** Opening Dataset records block **
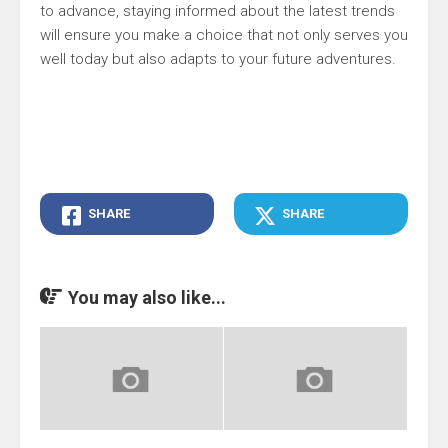
to advance, staying informed about the latest trends
will ensure you make a choice that not only serves you
well today but also adapts to your future adventures.
SHARE
SHARE
You may also like...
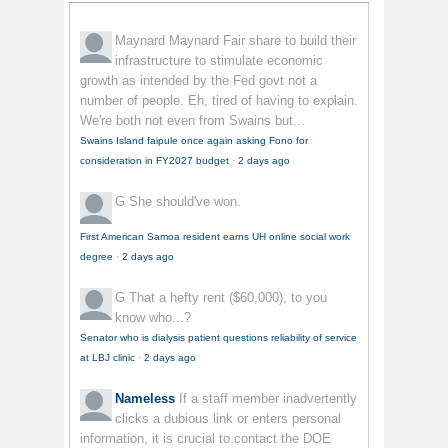
Maynard Maynard
Fair share to build their
infrastructure to stimulate economic
growth as intended by the Fed govt not a
number of people. Eh, tired of having to explain.
We're both not even from Swains but...
Swains Island faipule once again asking Fono for
consideration in FY2027 budget
·
2 days ago
G
She should've won.
First American Samoa resident earns UH online social work
degree
·
2 days ago
G
That a hefty rent ($60,000), to you
know who...?
Senator who is dialysis patient questions reliability of service
at LBJ clinic
·
2 days ago
Nameless
If a staff member inadvertently
clicks a dubious link or enters personal
information, it is crucial to contact the DOE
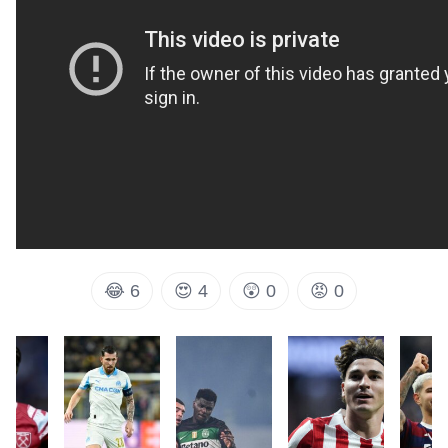
😂
6
😍
4
😲
0
😡
0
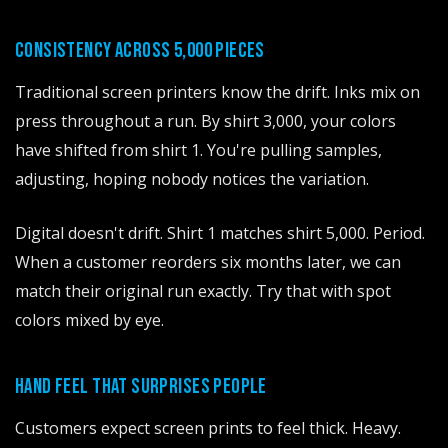
CONSISTENCY ACROSS 5,000 PIECES
Traditional screen printers know the drift. Inks mix on
press throughout a run. By shirt 3,000, your colors
have shifted from shirt 1. You're pulling samples,
adjusting, hoping nobody notices the variation.
Digital doesn't drift. Shirt 1 matches shirt 5,000. Period.
When a customer reorders six months later, we can
match their original run exactly. Try that with spot
colors mixed by eye.
HAND FEEL THAT SURPRISES PEOPLE
Customers expect screen prints to feel thick. Heavy.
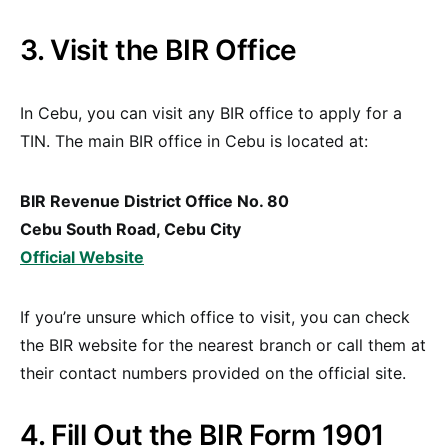
3. Visit the BIR Office
In Cebu, you can visit any BIR office to apply for a
TIN. The main BIR office in Cebu is located at:
BIR Revenue District Office No. 80
Cebu South Road, Cebu City
Official Website
If you’re unsure which office to visit, you can check
the BIR website for the nearest branch or call them at
their contact numbers provided on the official site.
4. Fill Out the BIR Form 1901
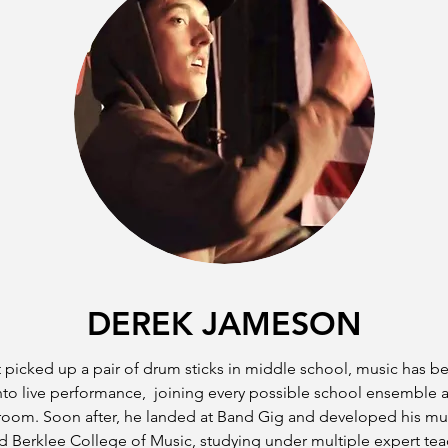
DEREK JAMESON
 picked up a pair of drum sticks in middle school, music has b
nto live performance, joining every possible school ensemble a
room. Soon after, he landed at Band Gig and developed his music
 Berklee College of Music, studying under multiple expert tea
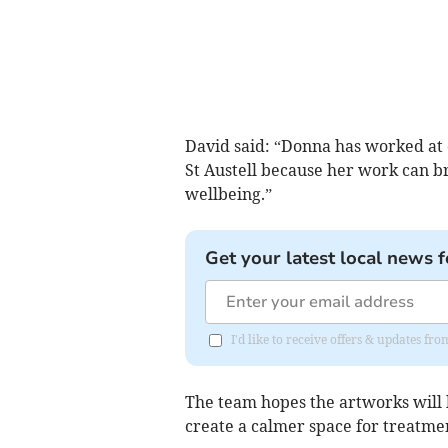
David said: “Donna has worked at ot
St Austell because her work can br
wellbeing.”
Get your latest local news f
I'd like to receive offers & updates fr
The team hopes the artworks will 
create a calmer space for treatme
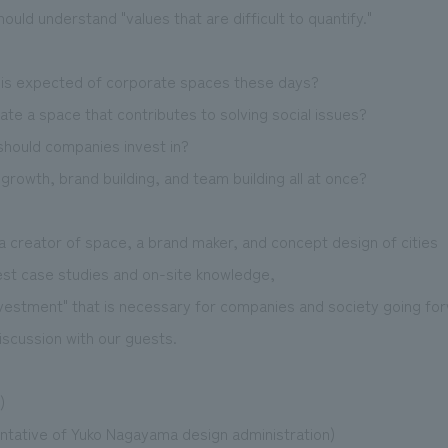
uld understand "values that are difficult to quantify."
" is expected of corporate spaces these days?
te a space that contributes to solving social issues?
should companies invest in?
rowth, brand building, and team building all at once?
a creator of space, a brand maker, and concept design of cities
test case studies and on-site knowledge,
vestment" that is necessary for companies and society going fo
iscussion with our guests.
)
tative of Yuko Nagayama design administration)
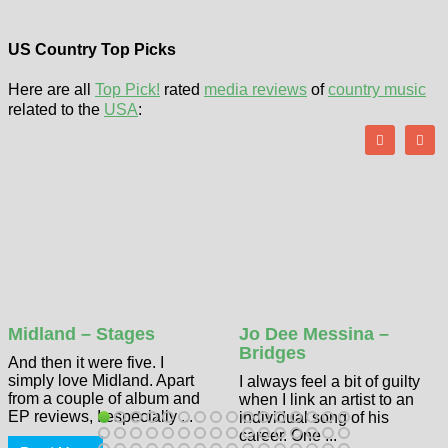
US Country Top Picks
Here are all
Top Pick!
rated
media reviews
of
country music
related to the
USA
:
Midland – Stages
Jo Dee Messina –
Bridges
And then it were five. I
simply love Midland. Apart
I always feel a bit of guilty
from a couple of album and
when I link an artist to an
EP reviews, I especially ...
individual song of his
career. One ...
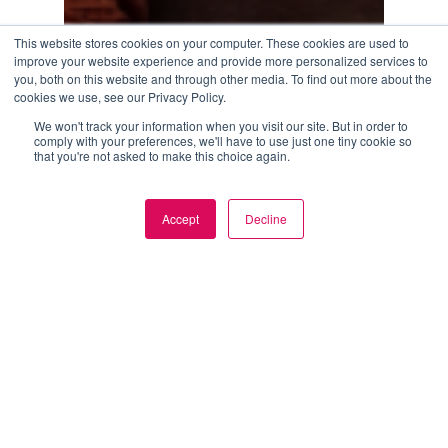
This website stores cookies on your computer. These cookies are used to
improve your website experience and provide more personalized services to
you, both on this website and through other media. To find out more about the
cookies we use, see our Privacy Policy.
We won't track your information when you visit our site. But in order to
comply with your preferences, we'll have to use just one tiny cookie so
that you're not asked to make this choice again.
How
Modern
Blog
Brands
How Modern Brands Are Scaling Content
Accept
Decline
Commerce Faster
Are
Scaling
June 16, 2026
Content
Commerce
Faster
AI
bridges
the
gap
between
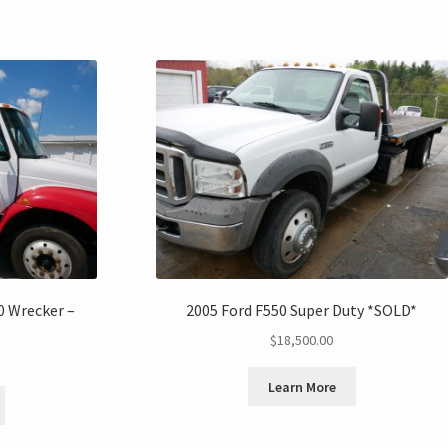
0 Wrecker –
2005 Ford F550 Super Duty *SOLD*
$
18,500.00
Learn More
** Closing Dataset records block **
Return every line of the preceding records in which the word "team" appears.

The team hopes the artworks will 
rowth, brand building, and team building all at once?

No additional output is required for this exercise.